Problem statement: Below are entries; output exactly the lines from the one with "an approved exporter as per Article 3.24" to the one with "(a) a Certificate", both included, and nothing else.

Information:

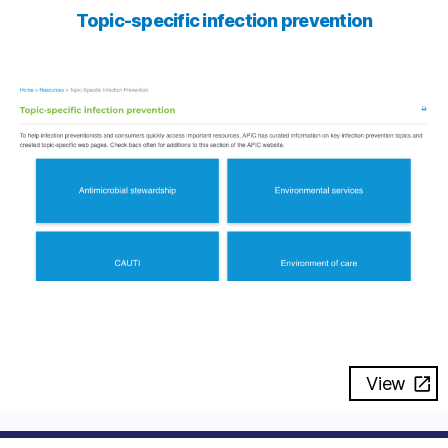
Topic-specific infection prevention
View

==

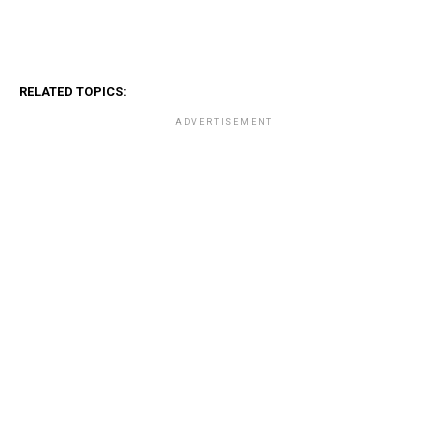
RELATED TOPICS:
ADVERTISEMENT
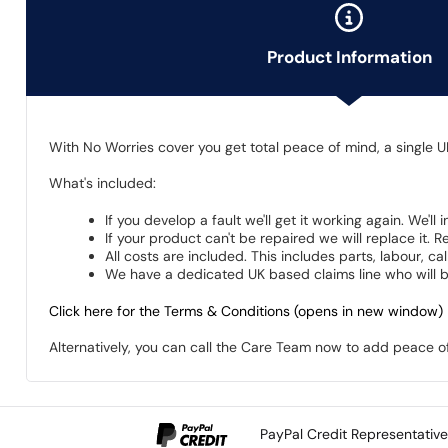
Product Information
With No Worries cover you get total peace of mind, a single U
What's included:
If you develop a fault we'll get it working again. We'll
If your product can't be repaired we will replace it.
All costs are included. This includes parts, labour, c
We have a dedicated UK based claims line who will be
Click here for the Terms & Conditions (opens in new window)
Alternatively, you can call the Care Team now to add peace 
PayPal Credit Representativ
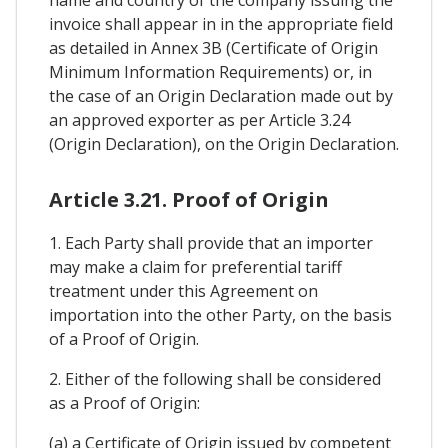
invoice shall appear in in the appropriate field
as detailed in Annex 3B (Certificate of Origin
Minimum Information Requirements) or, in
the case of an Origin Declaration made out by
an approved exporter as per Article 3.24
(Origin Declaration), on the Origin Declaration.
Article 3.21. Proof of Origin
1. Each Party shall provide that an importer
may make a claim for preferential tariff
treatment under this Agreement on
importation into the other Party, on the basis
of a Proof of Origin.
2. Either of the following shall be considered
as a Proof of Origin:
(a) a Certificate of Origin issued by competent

Task solution:
an approved exporter as per Article 3.24
(Origin Declaration), on the Origin Declaration.
Article 3.21. Proof of Origin
1. Each Party shall provide that an importer
may make a claim for preferential tariff
treatment under this Agreement on
importation into the other Party, on the basis
of a Proof of Origin.
2. Either of the following shall be considered
as a Proof of Origin:
(a) a Certificate of Origin issued by competent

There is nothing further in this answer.